Pergunta

Python 3.4 provides this neat tool to temporarily redirect stdout:

# From https://docs.python.org/3.4/library/contextlib.html#contextlib.redirect_stdout
with redirect_stdout(sys.stderr):
    help(pow)

The code is not super-complicated, but I wouldn't want to write it over and over again, especially since some thought has gone into it to make it re-entrant:

class redirect_stdout:
    def __init__(self, new_target):
        self._new_target = new_target
        # We use a list of old targets to make this CM re-entrant
        self._old_targets = []

    def __enter__(self):
        self._old_targets.append(sys.stdout)
        sys.stdout = self._new_target
        return self._new_target

    def __exit__(self, exctype, excinst, exctb):
        sys.stdout = self._old_targets.pop()

I'm wondering if there's a general way to use the with statement to temporarily change the value of a variable. Two other use cases from sys are sys.stderr and sys.excepthook.

In a perfect world, something like this would work:

foo = 10
with 20 as foo:
    print(foo) # 20
print (foo) # 10

I doubt we can make that work, but maybe something like this is possible:

foo = 10
with temporary_set('foo', 20):
    print(foo) # 20
print (foo) # 10

I can sort of getting this working by rooting around in globals(), but it's nothing anyone would choose to use.

UPDATE: while I think my "foo = 10" examples clarified what I'm trying to do, they do not convey an actual use case. Here are two:

  1. Redirect stderr, much like redirect_stdout
  2. Temporarily change sys.excepthook. I do a lot of development interactively, and when I add something to excepthook (by wrapping the original function in one of my own, say, to log exceptions using the logging module), I generally want it to get removed at some point.
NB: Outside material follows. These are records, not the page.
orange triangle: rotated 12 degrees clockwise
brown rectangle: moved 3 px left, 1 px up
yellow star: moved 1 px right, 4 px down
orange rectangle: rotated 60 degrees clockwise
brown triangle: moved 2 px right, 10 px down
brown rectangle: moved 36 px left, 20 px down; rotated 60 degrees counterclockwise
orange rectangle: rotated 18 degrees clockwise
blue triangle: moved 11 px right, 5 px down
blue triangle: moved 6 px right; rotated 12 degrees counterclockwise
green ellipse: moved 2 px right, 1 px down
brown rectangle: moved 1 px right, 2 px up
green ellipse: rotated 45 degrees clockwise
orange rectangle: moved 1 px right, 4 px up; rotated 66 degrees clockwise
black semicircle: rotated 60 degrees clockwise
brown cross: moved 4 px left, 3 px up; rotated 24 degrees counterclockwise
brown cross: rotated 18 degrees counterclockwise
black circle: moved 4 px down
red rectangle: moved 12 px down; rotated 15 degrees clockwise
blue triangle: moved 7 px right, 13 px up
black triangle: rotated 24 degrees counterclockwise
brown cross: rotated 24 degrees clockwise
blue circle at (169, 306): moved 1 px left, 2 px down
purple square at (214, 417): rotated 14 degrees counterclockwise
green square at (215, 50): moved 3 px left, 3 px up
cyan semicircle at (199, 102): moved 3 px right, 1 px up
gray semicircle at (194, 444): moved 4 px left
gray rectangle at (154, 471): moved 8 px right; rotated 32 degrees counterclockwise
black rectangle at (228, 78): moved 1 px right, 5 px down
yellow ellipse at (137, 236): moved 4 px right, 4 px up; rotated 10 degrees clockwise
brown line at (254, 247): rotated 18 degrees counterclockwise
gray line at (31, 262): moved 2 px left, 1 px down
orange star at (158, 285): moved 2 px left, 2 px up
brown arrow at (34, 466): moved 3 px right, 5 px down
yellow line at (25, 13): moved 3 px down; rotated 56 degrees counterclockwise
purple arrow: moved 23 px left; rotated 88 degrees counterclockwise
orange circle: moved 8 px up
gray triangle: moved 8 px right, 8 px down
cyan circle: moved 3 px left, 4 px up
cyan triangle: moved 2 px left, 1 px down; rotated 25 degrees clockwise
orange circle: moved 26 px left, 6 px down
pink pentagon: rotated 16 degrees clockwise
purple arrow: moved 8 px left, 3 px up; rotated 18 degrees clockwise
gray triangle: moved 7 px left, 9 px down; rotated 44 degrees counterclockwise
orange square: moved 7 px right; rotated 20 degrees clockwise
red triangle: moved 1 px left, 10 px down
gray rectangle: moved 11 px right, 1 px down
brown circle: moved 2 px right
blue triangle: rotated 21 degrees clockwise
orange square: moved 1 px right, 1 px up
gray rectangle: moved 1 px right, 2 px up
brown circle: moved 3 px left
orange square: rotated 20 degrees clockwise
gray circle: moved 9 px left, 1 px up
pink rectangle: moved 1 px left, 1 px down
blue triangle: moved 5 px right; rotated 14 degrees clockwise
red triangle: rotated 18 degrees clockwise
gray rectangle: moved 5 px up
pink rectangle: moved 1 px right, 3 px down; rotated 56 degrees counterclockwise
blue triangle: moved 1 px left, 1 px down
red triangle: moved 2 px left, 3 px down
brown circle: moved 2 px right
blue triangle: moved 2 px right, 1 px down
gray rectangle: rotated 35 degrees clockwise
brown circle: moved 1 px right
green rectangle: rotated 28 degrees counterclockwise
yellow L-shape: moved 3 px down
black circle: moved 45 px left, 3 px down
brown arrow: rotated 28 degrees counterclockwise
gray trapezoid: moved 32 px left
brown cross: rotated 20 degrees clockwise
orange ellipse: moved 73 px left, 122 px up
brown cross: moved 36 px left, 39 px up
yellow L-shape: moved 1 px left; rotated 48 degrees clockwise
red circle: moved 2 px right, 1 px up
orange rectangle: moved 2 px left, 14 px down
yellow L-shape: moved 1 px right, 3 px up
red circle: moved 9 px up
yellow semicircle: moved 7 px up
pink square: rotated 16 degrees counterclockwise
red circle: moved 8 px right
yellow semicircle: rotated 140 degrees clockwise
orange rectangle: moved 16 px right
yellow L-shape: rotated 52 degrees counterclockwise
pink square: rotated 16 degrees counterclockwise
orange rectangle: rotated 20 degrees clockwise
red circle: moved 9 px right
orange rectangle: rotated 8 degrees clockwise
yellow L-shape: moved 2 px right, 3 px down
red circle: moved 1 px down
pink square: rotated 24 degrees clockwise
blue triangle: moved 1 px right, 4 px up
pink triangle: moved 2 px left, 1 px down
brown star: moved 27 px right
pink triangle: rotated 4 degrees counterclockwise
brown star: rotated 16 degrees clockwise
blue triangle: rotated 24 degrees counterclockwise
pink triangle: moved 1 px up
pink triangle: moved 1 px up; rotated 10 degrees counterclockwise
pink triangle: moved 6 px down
That way I won't have more and more copies of my function wrapping itself. This question confronts a closely related problem.
Foi útil?

Solução 2

Building on the answer by @arthaigo, a more concise version is:

import contextlib

@contextlib.contextmanager
def temporary_assignment(object, new_value):
  old_value = eval(object)
  globals()[object] = new_value
  yield
  globals()[object] = old_value

Outras dicas

I know this question is kind of old, but as I came around the same problem, here is my solution:

class test_context_manager():
    def __init__(self, old_object, new_object):
        self.new = new_object
        self.old = old_object
        self.old_code = eval(old_object)
    def __enter__(self):
        globals()[self.old] = self.new
    def __exit__(self, type, value, traceback):
        globals()[self.old] = self.old_code

It's not pretty as it makes heavy use of global variables, but it seems to work.

For example:

x = 5
print(x)
with test_context_manager("x", 7):
    print(x)

print(x)

Result:

5
7
5

or with functions:

def func1():
    print("hi")

def func2():
    print("bye")

x = 5
func1()
with test_context_manager("func1", func2):
    func1()

func1()

Result:

hi
bye
hi

I just found another clever way to do this, using a unittest.mock, documented here.

It's quite general, as one can specify a dictionary with many variables:

import unittest.mock
a = b = 1
with unittest.mock.patch.dict(locals(), a=2, b=3):
  print(a, b)  # shows 2, 3
print(a, b)  # shows 1, 1

Also, it works even if the variables are not previously defined in the current scope.

with unittest.mock.patch.dict(locals(), c=4):
  assert 'c' in locals()
assert 'c' not in locals()

I normally use this custom attr_as context manager:

from contextlib import contextmanager

@contextmanager
def attr_as(obj, field:str, value) -> None:
    old_value = getattr(obj, field)
    setattr(obj, field, value)
    yield
    setattr(obj, field, old_value)

You can then use it with the exact same set of arguments you'd use for setattr in attr_as.

class Foo:
    def __init__(self):
        self.x = 1

foo = Foo()
with attr_as(foo, 'x', 2):
    print(foo.x)

bar = 3
with attr_as(sys.modules[__name__], 'bar', 4):
    print(bar) 

Note, if you need to preserve the existence/nonexistence of the attribute rather than just the value, that's also possible with just a few more lines:

from contextlib import contextmanager

@contextmanager
def attr_as(obj, field:str, value) -> None:
    old_exists = hasattr(obj, field)
    if old_exists:
        old_value = getattr(obj, field)
    setattr(obj, field, value)
    yield
    if old_exists:
        setattr(obj, field, old_value)
    else:
        delattr(obj, field)

How about a closure?

i.e.

#!/usr/bin/python

def create_closure(arg):
    var = arg

    def hide_me():
        return var

    return hide_me


x = 10
clo = create_closure(x)

x *= 2
x2 = clo()
x += 1

print "x: {0}".format(x)
print "x2: {0}".format(x2)

This yields:

x: 21
x2: 10

And since this is a closure, it could be substantially expanded to preserve a whole bunch of other variables and state, and then either used purely in the closure form going forward, or used as the slate from which to restore state later once you're done.